Human rights organizations including Amnesty International and Human Rights Watch have repeatedly criticized prison healthcare conditions in Turkey, warning that delays in treatment and restrictions on hospital transfers can put inmates with serious medical conditions at risk.
Birinci, who has been in prison for about 21 months, said the experience left her fearful of being sent back to the hospital again.
“I am praying not to have to go to the hospital again from prison,” she wrote.
Birinci is serving a six-year, three-month sentence over alleged ties to the Gülen movement.
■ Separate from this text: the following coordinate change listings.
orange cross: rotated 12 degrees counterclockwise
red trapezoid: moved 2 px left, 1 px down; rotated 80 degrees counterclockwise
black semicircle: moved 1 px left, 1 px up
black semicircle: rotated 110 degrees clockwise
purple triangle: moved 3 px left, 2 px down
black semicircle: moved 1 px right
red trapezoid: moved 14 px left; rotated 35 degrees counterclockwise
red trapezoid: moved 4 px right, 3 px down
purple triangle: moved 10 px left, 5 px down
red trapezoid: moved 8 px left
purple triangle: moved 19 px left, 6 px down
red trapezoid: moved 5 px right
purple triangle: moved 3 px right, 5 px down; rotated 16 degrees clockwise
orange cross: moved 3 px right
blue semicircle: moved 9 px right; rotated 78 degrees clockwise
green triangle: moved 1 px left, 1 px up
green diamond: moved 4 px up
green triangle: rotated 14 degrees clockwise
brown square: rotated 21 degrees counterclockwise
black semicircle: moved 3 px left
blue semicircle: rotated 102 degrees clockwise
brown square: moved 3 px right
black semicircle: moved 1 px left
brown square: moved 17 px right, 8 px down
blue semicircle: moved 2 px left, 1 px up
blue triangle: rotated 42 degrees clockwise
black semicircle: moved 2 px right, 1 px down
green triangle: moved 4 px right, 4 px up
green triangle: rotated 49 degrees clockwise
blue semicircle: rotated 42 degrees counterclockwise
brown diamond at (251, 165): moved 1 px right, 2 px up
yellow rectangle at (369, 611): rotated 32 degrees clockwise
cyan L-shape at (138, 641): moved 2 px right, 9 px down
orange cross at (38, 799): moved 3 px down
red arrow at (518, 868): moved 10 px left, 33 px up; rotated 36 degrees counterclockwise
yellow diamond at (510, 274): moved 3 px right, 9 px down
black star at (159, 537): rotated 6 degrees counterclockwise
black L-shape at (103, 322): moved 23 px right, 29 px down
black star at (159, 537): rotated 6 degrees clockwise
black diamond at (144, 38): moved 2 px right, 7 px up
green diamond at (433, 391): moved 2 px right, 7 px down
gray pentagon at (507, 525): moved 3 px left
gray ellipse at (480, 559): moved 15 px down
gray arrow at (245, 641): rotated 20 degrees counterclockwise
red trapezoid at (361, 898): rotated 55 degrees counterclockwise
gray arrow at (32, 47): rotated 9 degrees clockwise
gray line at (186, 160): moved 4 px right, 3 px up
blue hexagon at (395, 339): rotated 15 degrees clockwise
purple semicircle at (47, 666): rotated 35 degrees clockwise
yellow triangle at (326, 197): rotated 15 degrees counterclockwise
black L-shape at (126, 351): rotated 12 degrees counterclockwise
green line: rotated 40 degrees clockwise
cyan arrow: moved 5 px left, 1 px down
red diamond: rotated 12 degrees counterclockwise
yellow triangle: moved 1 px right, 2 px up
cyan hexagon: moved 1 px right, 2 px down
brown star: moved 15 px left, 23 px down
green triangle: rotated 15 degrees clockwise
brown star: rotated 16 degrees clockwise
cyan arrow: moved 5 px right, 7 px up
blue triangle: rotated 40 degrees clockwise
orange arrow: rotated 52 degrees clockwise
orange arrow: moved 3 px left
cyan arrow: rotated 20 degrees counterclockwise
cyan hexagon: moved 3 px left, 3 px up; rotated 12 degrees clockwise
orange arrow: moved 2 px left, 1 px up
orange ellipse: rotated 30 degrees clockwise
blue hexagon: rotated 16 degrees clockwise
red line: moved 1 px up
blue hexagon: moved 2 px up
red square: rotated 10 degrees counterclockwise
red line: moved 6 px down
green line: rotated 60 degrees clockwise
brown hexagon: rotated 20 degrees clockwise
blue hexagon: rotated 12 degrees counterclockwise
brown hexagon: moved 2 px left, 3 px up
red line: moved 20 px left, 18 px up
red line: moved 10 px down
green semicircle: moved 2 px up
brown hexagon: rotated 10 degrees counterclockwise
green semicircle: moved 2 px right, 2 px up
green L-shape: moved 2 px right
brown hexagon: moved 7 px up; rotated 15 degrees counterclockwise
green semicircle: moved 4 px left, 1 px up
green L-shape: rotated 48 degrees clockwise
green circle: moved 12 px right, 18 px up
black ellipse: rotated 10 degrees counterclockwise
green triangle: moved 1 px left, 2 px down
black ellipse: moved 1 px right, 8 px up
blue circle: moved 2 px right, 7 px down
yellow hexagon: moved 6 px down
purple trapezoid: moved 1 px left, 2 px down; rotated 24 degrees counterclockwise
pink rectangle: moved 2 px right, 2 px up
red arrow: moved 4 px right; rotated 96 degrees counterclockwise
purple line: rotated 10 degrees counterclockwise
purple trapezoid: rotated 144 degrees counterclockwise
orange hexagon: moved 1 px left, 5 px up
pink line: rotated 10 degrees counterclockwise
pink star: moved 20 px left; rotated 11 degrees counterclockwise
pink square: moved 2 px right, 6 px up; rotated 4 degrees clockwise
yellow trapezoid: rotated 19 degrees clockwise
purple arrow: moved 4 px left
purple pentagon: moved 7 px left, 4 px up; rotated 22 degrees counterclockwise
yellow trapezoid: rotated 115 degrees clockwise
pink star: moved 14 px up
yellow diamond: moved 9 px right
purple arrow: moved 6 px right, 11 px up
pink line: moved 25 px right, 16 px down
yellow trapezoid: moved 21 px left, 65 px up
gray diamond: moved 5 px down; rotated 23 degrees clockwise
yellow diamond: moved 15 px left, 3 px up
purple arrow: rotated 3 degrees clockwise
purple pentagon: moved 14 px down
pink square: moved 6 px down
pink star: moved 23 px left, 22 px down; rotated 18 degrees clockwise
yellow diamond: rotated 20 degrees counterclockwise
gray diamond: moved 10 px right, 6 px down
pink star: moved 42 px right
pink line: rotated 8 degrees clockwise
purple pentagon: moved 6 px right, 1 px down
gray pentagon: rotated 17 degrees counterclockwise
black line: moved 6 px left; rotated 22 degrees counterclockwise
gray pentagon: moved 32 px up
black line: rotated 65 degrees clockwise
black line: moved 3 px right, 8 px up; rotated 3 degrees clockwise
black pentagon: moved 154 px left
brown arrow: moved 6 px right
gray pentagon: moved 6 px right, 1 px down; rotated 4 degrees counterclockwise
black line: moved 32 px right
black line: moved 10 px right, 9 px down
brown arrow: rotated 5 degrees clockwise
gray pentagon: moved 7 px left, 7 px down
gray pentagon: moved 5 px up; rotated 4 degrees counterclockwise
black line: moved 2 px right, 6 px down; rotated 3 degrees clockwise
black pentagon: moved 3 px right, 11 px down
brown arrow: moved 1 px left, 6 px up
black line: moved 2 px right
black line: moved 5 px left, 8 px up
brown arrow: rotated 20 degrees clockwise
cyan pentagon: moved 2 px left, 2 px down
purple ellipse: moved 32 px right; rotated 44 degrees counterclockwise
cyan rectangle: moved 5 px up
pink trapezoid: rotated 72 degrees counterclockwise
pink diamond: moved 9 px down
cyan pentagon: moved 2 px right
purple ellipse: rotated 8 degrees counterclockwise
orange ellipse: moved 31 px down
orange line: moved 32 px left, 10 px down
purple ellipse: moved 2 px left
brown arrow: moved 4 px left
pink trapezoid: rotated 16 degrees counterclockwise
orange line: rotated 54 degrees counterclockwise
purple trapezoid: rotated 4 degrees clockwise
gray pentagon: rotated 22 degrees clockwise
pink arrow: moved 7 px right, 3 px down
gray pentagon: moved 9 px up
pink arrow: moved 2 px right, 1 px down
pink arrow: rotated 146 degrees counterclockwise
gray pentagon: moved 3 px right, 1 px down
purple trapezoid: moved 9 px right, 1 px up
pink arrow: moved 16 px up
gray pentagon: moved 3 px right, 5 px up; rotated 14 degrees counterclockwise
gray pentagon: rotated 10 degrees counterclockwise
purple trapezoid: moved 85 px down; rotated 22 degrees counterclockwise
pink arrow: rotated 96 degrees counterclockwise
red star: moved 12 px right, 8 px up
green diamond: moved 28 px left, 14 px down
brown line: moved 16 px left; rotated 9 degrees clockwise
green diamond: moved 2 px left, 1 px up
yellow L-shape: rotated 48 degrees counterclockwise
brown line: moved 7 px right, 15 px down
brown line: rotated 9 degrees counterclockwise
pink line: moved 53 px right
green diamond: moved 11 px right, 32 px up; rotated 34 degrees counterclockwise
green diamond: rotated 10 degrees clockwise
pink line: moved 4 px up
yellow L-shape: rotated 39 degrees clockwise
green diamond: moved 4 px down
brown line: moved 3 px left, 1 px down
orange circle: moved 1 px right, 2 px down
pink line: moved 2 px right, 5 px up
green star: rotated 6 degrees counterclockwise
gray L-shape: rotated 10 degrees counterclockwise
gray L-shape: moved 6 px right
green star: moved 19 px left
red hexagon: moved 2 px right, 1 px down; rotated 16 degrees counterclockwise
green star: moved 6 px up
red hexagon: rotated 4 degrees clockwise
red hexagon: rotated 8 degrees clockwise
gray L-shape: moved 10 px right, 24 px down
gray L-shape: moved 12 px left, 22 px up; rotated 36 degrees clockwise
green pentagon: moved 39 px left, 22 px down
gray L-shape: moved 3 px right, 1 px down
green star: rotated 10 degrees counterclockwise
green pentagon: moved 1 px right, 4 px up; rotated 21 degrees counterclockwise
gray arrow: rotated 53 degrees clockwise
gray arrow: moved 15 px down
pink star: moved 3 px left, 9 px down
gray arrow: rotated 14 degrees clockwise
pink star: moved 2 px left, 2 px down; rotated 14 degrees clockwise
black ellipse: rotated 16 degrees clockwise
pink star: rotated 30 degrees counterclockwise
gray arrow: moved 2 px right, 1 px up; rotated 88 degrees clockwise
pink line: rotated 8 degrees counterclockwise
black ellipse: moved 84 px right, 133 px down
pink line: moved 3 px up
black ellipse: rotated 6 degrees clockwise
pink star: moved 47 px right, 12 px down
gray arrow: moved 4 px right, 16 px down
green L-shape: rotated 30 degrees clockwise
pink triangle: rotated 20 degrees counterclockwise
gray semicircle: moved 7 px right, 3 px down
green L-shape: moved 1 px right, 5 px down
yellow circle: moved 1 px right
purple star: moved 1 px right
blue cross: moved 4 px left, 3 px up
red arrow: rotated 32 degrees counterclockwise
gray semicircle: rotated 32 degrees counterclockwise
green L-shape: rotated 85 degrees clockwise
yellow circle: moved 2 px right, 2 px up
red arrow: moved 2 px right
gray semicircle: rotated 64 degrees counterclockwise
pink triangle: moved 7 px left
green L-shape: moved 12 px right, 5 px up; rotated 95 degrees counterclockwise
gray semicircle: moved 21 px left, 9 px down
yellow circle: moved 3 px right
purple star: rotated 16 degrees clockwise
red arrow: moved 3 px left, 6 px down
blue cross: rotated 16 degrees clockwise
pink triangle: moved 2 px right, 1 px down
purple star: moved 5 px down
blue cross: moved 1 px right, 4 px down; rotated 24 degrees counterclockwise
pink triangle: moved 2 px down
According to her husband, the charges stemmed from her employment at a Gülen-linked private tutoring center, enrolling her children in a Gülen-affiliated school and depositing money in the now-defunct Bank Asya, which authorities have also tied to the Gülen movement.
President Recep Tayyip Erdoğan has been targeting followers of the Gülen movement, inspired by the late Muslim cleric Fethullah Gülen, since corruption investigations in December 2013 implicated him as well as some members of his family and inner circle.
Dismissing the investigations as a Gülenist coup and a conspiracy against his government, Erdoğan began to target the movement’s members. He designated the movement as a terrorist organization in May 2016 and intensified the crackdown on it following an abortive putsch in July of the same year that he accused Gülen of masterminding. The movement strongly denies involvement in the coup attempt or any terrorist activity.